[Dataset entries]
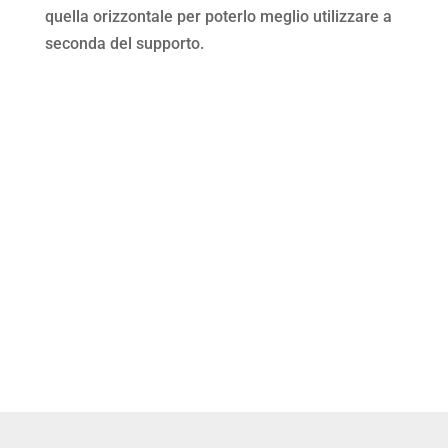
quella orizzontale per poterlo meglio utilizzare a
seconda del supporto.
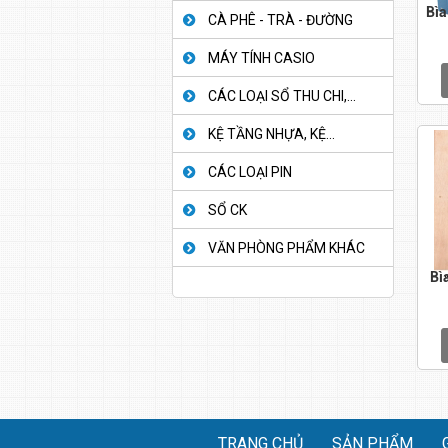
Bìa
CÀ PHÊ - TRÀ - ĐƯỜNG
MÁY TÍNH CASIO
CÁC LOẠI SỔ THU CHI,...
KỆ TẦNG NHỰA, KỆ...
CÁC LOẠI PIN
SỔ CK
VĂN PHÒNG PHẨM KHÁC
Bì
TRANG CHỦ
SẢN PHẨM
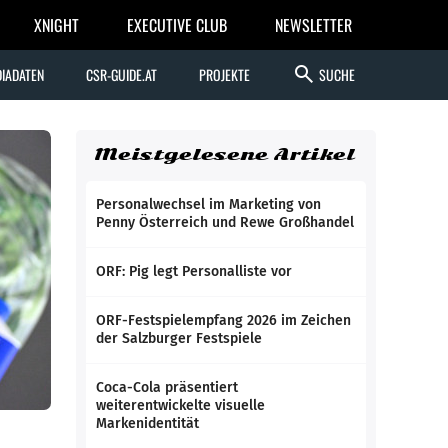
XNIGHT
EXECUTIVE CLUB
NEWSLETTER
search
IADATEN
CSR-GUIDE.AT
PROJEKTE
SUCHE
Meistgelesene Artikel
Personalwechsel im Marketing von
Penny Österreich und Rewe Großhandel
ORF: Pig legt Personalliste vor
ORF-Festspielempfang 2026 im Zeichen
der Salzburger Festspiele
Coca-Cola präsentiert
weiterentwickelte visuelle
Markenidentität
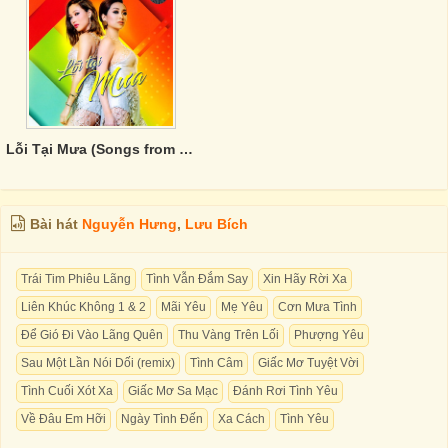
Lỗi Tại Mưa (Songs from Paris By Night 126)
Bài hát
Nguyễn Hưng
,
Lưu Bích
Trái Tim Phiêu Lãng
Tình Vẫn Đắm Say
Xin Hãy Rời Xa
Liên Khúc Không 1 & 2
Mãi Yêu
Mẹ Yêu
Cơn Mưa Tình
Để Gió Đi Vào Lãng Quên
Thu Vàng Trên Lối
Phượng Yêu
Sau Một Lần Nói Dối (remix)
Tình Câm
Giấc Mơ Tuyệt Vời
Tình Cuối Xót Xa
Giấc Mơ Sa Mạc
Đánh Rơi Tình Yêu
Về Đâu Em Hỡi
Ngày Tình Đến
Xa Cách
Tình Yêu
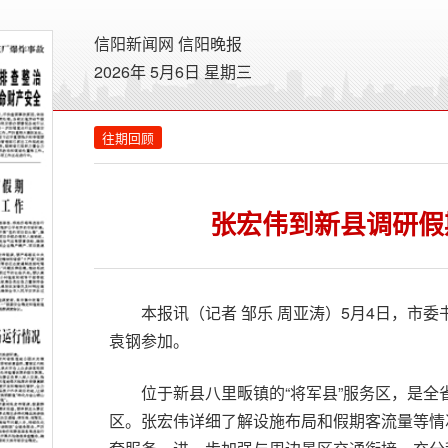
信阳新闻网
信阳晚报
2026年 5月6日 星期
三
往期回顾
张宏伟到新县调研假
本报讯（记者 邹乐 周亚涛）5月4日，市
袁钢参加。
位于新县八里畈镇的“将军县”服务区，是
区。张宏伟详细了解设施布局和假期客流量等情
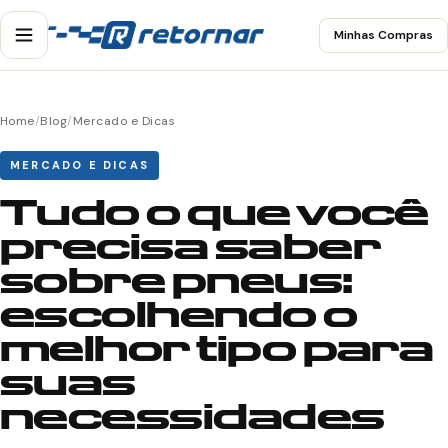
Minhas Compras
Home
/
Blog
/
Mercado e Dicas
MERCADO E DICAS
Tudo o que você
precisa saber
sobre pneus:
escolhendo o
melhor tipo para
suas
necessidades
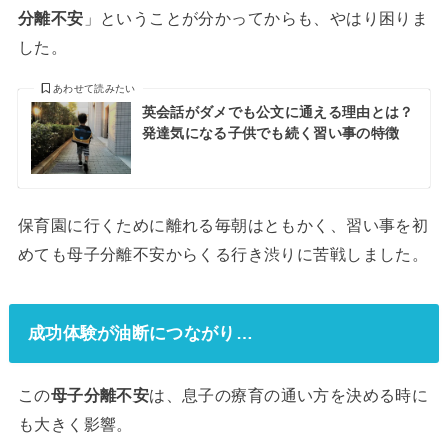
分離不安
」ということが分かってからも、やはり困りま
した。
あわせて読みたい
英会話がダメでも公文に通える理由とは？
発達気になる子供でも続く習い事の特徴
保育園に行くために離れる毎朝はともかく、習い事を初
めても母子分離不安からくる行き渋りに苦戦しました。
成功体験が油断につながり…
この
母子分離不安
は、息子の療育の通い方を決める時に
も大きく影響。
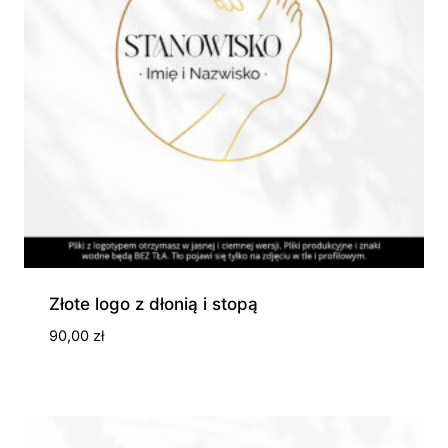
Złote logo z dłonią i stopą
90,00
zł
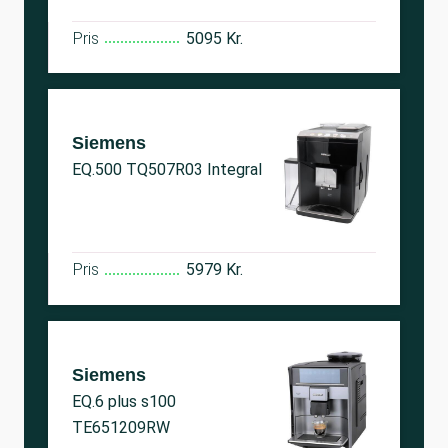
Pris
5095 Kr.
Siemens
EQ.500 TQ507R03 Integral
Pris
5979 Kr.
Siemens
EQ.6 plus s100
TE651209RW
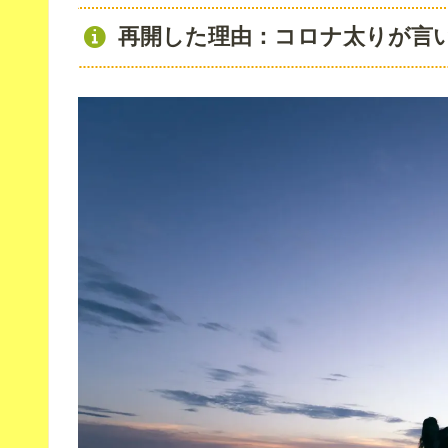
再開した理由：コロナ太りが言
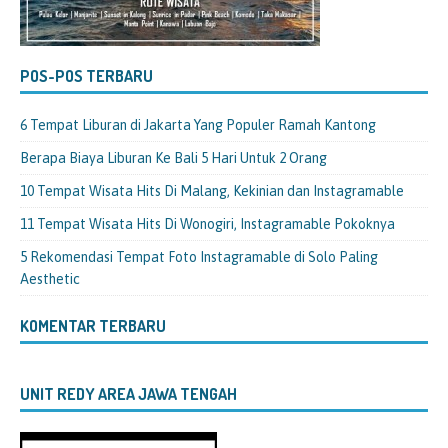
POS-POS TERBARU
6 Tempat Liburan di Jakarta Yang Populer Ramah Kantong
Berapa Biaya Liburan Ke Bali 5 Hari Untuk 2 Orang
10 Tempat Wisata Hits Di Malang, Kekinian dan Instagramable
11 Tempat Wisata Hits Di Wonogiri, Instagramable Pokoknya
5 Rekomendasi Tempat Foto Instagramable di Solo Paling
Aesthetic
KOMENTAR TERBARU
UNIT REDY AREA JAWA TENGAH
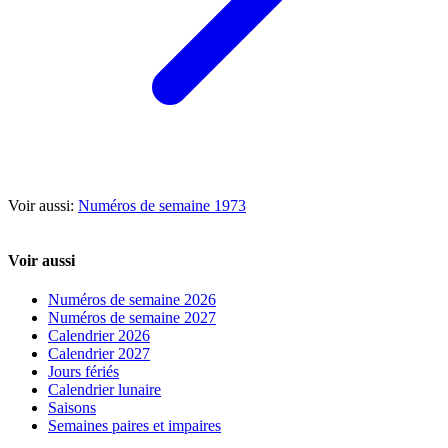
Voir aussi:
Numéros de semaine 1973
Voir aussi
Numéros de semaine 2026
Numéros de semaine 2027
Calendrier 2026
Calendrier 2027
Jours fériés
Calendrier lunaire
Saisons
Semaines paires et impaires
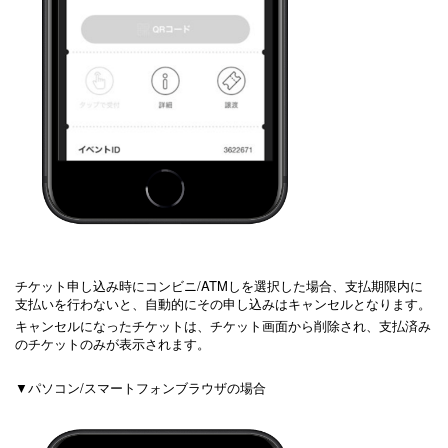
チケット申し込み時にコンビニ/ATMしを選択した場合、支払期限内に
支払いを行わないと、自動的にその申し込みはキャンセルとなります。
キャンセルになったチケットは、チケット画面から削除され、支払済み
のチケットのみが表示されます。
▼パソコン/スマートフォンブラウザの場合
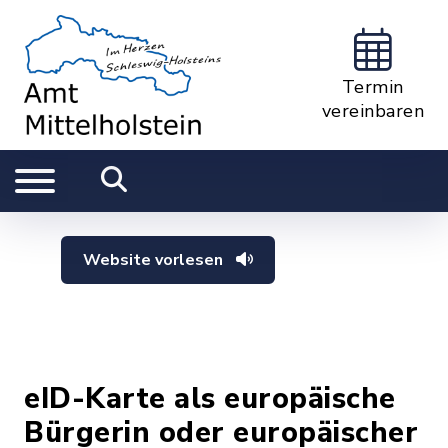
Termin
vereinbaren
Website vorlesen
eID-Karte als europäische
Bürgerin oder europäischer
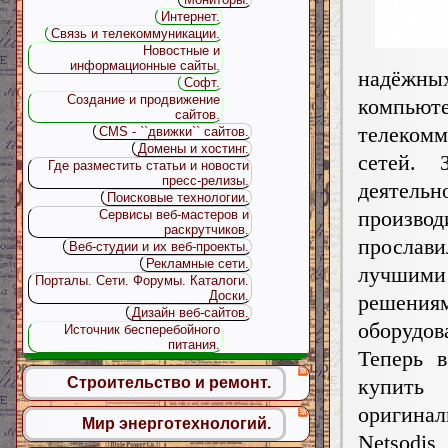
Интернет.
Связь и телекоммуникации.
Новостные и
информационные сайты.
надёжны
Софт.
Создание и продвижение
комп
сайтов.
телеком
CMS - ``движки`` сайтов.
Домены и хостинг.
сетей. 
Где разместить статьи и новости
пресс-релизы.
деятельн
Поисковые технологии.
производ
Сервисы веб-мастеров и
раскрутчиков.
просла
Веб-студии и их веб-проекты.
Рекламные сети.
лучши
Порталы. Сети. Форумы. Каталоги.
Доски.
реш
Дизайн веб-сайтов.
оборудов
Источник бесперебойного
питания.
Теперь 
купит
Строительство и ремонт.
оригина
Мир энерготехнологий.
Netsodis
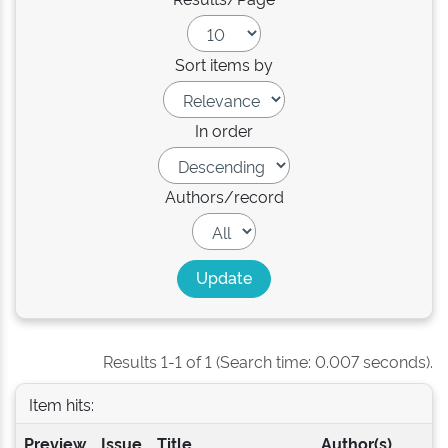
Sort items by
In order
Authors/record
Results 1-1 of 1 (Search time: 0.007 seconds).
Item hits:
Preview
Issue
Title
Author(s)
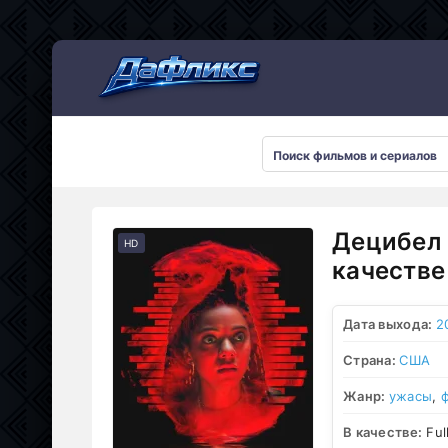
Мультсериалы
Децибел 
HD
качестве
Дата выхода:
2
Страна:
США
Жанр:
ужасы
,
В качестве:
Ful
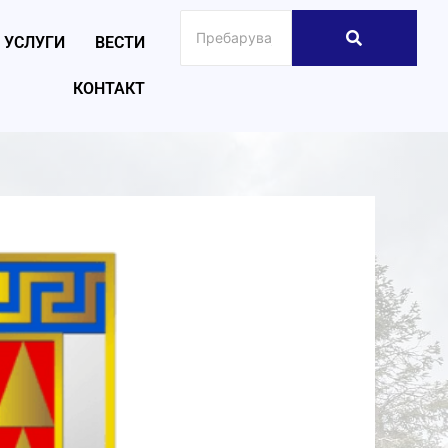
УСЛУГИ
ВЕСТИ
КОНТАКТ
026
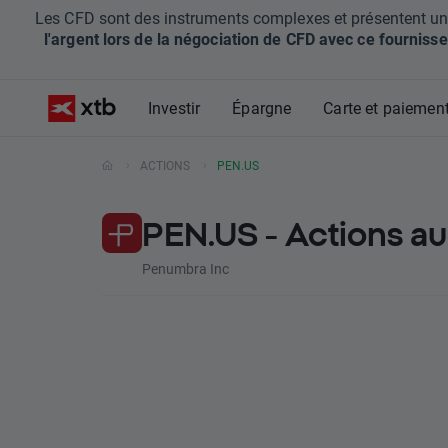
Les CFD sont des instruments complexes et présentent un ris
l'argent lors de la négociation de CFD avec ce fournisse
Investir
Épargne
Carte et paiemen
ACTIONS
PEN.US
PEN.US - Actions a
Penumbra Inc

• _Your objective_
Please report every line of the records above that contains the word "Tình".

• _Answer to the exercise_
Tình Vẫn Đắm Say
Cơn Mưa Tình
Tình Câm
Tình Cuối Xót Xa
Đánh Rơi Tình Yêu
Ngày Tình Đến
Tình Yêu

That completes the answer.